Al principio, unos 9.000 años atrás, el jefe de una tribu dejó su mano izquierda plasmada en la roca. Luego hicieron lo propio sus hijos, sus nietos y las generaciones subsiguientes durante otros siete milenios. Todos dejaron su marca en el mismo lugar. Llegaron al cañadón del Río Pinturas para ofrendar a sus dioses las primicias de la temporada alta de caza con su firma: la silueta de una mano. Aún no se habían desarrollado los grandes imperios andinos de Sudamérica, cuando ya existían en Argentina numerosas tribus asentadas desde el Chaco al Canal de Beagle. Año a año se producía un peregrinaje protagonizado por ciertos caciques antecesores de la estirpe de los Tehuelches. Debían dejar la impresión de las manos en un sitio al sur del mundo, porque ahí, presuntamente, los cazadores se harían hombres por un proceso mágico que los dotaría del saber de sus antepasados.
La Cueva de las Manos es un complejo inmenso, cargado de misterio. Según se deduce de los estudios del topógrafo y arqueólogo Carlos Gradin, auspiciados por el CONICET entre 1973 y 1995, estos hombres tan antiguos habían desarrollado una técnica muy sofisticada de pintura parietal: la aerografía por estarcido. No sólo empapaban la mano en pigmento para crear una impresión, sino que soplaban la pintura con la boca. Utilizaban sangre y otras sustancias como óxidos minerales y vegetales. Por lo tanto, lo que resultaba de este proceso, era una silueta de la mano, rodeada de un halo que la hacía luminosa como los astros que ordenaban su vida.
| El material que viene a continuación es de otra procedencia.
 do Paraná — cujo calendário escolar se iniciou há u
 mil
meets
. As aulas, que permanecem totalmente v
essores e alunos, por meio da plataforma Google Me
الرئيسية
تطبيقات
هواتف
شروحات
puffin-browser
Quién sabe qué antiguos calendarios regían sus meses, sin embargo, con una periodicidad constante, en una temporada muy concreta del año, volvían a la cueva a fin de adornarla no sólo con sus aerografías, sino también con las siluetas de sus primicias y con escenas de caza sumamente estilizadas. Viendo esto, no sería una locura admitir que las secuencias temporales mediante las cuales se creó aquel lugar de culto, debieron relacionarse con los solsticios, las estaciones o cualquier otro fenómeno cósmico que iniciara la temporada alta de caza.
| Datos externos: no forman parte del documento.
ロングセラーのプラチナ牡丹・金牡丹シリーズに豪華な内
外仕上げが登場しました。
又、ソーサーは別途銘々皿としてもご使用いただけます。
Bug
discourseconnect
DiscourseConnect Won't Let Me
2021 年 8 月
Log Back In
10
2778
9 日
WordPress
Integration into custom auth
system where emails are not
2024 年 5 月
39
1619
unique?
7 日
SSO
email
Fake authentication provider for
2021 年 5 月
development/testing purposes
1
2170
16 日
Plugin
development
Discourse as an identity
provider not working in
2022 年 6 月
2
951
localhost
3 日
Por lo tanto, crear grandes murales no fue su plan original. Según establecieron los estudios de Gradin, lo que vemos hoy es una consecuencia de las acciones humanas sobre la piedra a través de grandes períodos de tiempo. Todas las pinturas fueron confeccionadas por adhesión. Esto quiere decir que el mural completo sólo se logró a través de siglos y milenios. Cada cazador, cuando volvía al complejo de la Cueva de las Manos, reconocía su aerografía y las que demostraban sus lazos genealógicos con otras tribus. Sin embargo, el objetivo de semejante ritual no tendría únicamente fines simbólicos: todos los restos arqueológicos encontrados en el cañadón apuntan a pensar que los murales también se hicieron con una finalidad didáctica. El cazador, el cacique, el príncipe, observaba entonces qué animales debía buscar y en qué momentos del año podía encontrarlos. Estudiaba las técnicas utilizadas por sus ancestros que también estaban impresas en las paredes y, finalmente, sabiendo estas cosas imprescindibles para guiar a los suyos, salía del cañadón hecho un hombre sabio. Ya entendía cómo y cuándo recoger las primicias de la naturaleza, porque la Cueva de las Manos era, en síntesis, la universidad de los cazadores prehistóricos.
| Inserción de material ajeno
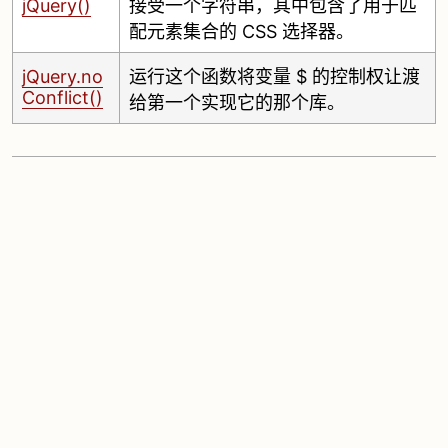
jQuery()
接受一个字符串，其中包含了用于匹
配元素集合的 CSS 选择器。
jQuery.no
运行这个函数将变量 $ 的控制权让渡
Conflict()
给第一个实现它的那个库。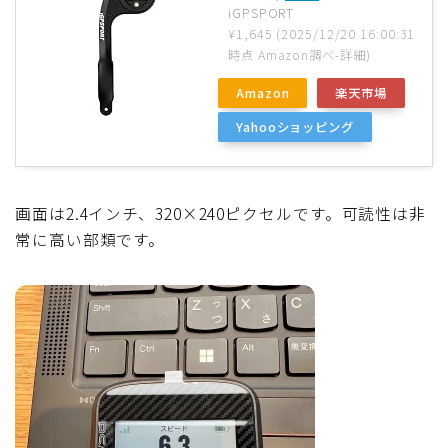
iGPSPORT
¥1,645
(2025/12/20 16:00:31
時点 Amazon調べ-
詳細)
Amazon
楽天市場
Yahooショッピング
画面は2.4インチ、320×240ピクセルです。可読性は非
常に高い部類です。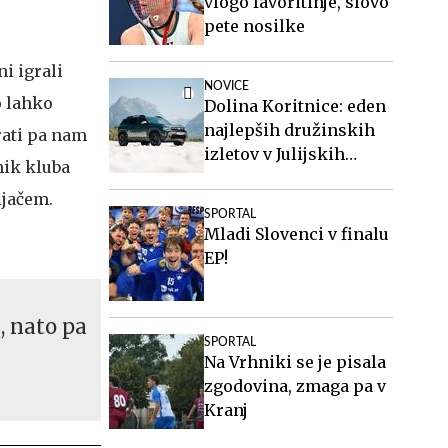
vlogo favoritinje, slovo
pete nosilke
ni igrali
NOVICE
o lahko
Dolina Koritnice: eden
najlepših družinskih
krati pa nam
izletov v Julijskih
nik kluba
Alpah
ijačem.
SPORTAL
Mladi Slovenci v finalu
EP!
k, nato pa
SPORTAL
Na Vrhniki se je pisala
zgodovina, zmaga pa v
Kranj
La Cueva de las Manos se encuentra en la provincia de Santa Cruz, en el cañadón del Río Pinturas. Ha sido declarada Patrimonio de la Humanidad por la UNESCO. Se pueden ver aerografías e impresiones de manos, junto a escenas donde la fauna silvestre es la protagonista. Carlos Gradin en pleno sitio arqueológico, observando las escenas de caza. Se especula aún hoy, después de su muerte en 2002, sobre cuál era la época ideal del año para visitar la cueva en tiempos delos ancestros de los Tehuelches. Algunos estiman que el solsticio de invierno,en junio, podría ser el momento perfecto para los rituales de iniciación, a fin de que los nuevos cazadores estuvieran listos a comienzos de la primavera.